Brighton was bombed several times but was not especially targeted, London was the real target, but rather than take bombs back to base the Germans would drop their bombs anywhere. The little Spitfire planes would chase the German planes out to sea where they would have a dog fight. We would cheer our lads if they brought one down and the pilots would do a victory roll. The Royal Air Force worked so hard both day and night, as Winston Churchill said: “never was so much owed by so many to so few”
There were many service men stationed in and around Brighton, the Navy were at Courtney Gate and the King Alfred, the Air Force were in the Grand and Metropole Hotels and there were a lot of Canadians around including in Stanmer Park. My mother had five girls and she told us to be friendly to the overseas boys but not to get too close to them as they were out for a good time for who knows what will happen tomorrow. She said you could not blame them, but it’s you that gets left holding the baby! She told us it’s your life but it would be better to wait until our boys came home and marry someone you can get to know and love, and that’s what I did.
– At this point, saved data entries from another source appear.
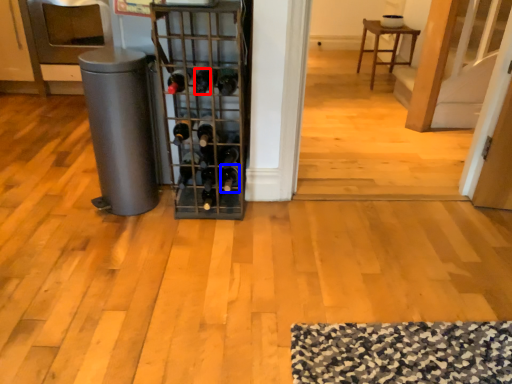 Question: Which object is further to the camera taking this photo, wine bottle (highlighted by a red box) or wine bottle (highlighted by a blue box)?

Choices:
 (A) wine bottle
 (B) wine bottle

Answer: (B) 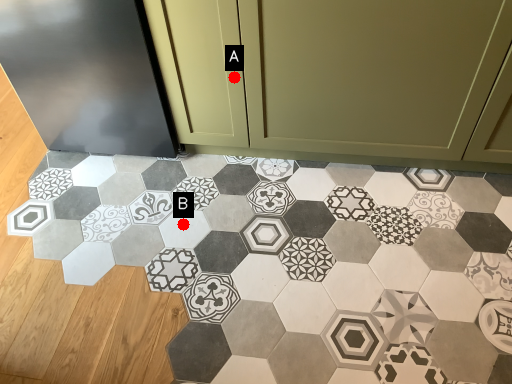 Question: Two points are circled on the image, labeled by A and B beside each circle. Which of the following is the closest to the observer?

Choices:
 (A) A is closer
 (B) B is closer

Answer: (A) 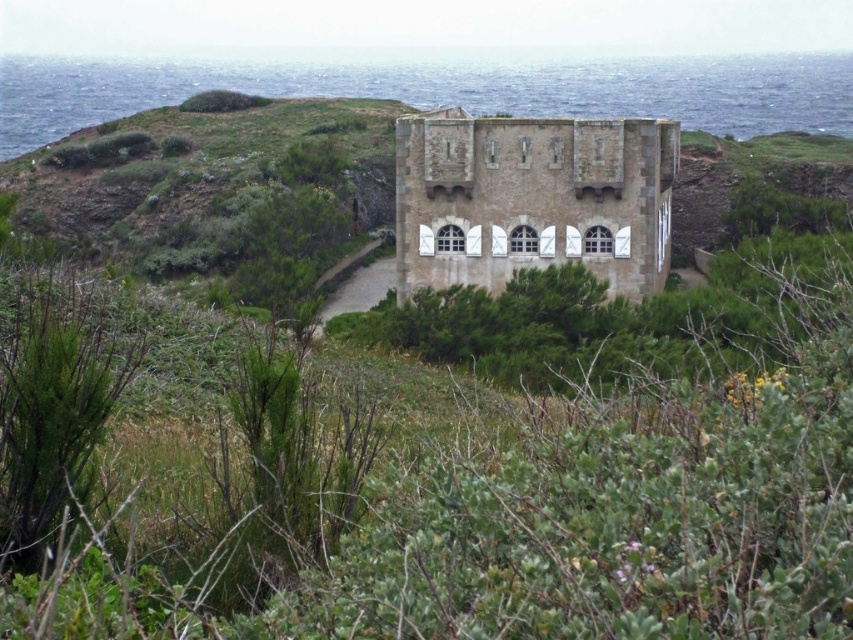 Question: Which of the following is the farthest from the observer?

Choices:
 (A) brown stone castle at center
 (B) blue water at center

Answer: (B)

Question: Does blue water at center appear over brown stone castle at center?

Choices:
 (A) no
 (B) yes

Answer: (B)

Question: Can you confirm if blue water at center is bigger than brown stone castle at center?

Choices:
 (A) no
 (B) yes

Answer: (B)

Question: Which point is farther to the camera?

Choices:
 (A) blue water at center
 (B) brown stone castle at center

Answer: (A)

Question: Which object appears closest to the camera in this image?

Choices:
 (A) brown stone castle at center
 (B) blue water at center

Answer: (A)

Question: Is blue water at center further to camera compared to brown stone castle at center?

Choices:
 (A) no
 (B) yes

Answer: (B) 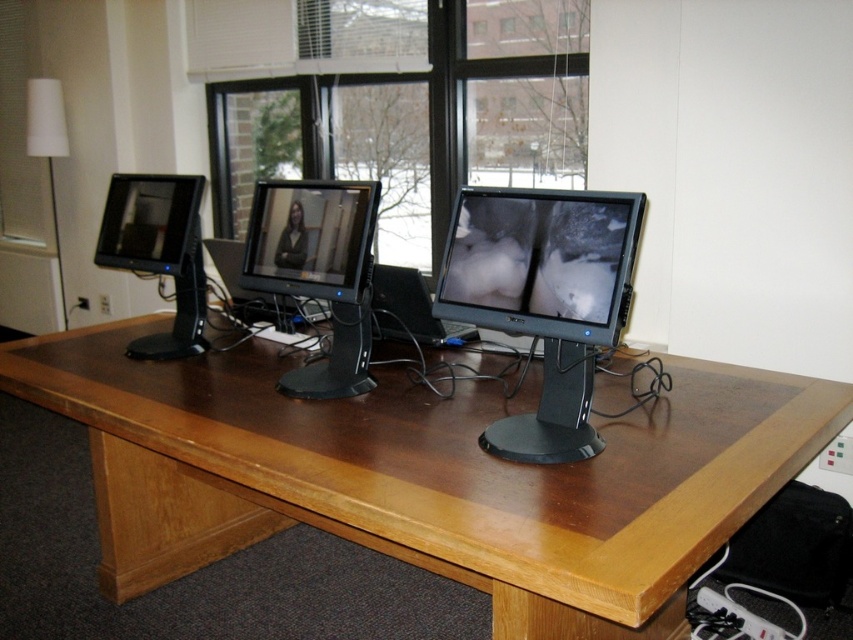 Question: Does transparent glass window at center have a larger size compared to matte black monitor at center?

Choices:
 (A) no
 (B) yes

Answer: (B)

Question: Does transparent glass window at center lie behind matte black monitor at left?

Choices:
 (A) no
 (B) yes

Answer: (B)

Question: Which is nearer to the matte black monitor at center?

Choices:
 (A) black glossy monitor at center
 (B) transparent glass window at center
 (C) matte black monitor at left

Answer: (C)

Question: Which object is farther from the camera taking this photo?

Choices:
 (A) black glossy monitor at center
 (B) matte black monitor at left
 (C) transparent glass window at center

Answer: (C)

Question: Can you confirm if transparent glass window at center is bigger than matte black monitor at center?

Choices:
 (A) no
 (B) yes

Answer: (B)

Question: Which point is farther to the camera?

Choices:
 (A) transparent glass window at center
 (B) matte black monitor at left

Answer: (A)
I married a soldier who served from Dunkirk to the Middle East under General Montgomery in the Eighth Army as one of the Desert Rats who chased Field Marshall Rommel. His family lived near my home which was in St Johns Place at the top of Carlton Hill and Sussex Street. John Whitington was in the same regiment with my brother, the 57th field Regiment Royal Artillery. John fell in love with me after seeing a photograph I had sent to my brother and said “that’s the girl I am going to marry” although I had not met him at that time! Bert Haymon (my brother) and John remained lifelong friends.
The pubs were very popular places and there was much laughter and singing which was a real morale booster. I remember going to find my mother and being told she was at the Burlington pub in St Georges Road, Kemp Town, where I learned that pubs would only be allowed a certain quota of beer and they only had a few bottles of sprits. The landlord would only serve them on the hour and the rush to the counter was like a hungry pack of wolves at the bar!
My mother was quite a character (she was part of the Mears family – a large Brighton family). She said (under the threat of invasion) that she would rather walk us all into the sea than surrender to the Germans. We pointed out this would be impossible as the beaches were all covered in land mines and barbed wire and the pier had been cut in two to hamper invasion. She said “well they had better give us guns to defend ourselves with”. The thought of my mother with a gun terrified us all let alone the Germans! But it summed up the sprit of the time. Winston Churchill had said “We shall fight in the streets etc. we shall never surrender” – and we did not.
Lord Haw Haw the German propaganda minister on the radio said that Hitler wanted to capture the Royal Pavilion for himself. Thank God that never happened.
I came home from work one day and my mother said that Grosvener Street had suffered a direct bomb hit – it was near to our home. A young mother and her child had been killed. Canadian soldiers who were stationed in St Mary’s Hall in Eastern Road were digging in the rubble with their bare hands to find survivors, their hands were bleeding and they were very upset. That sad memory has never left me.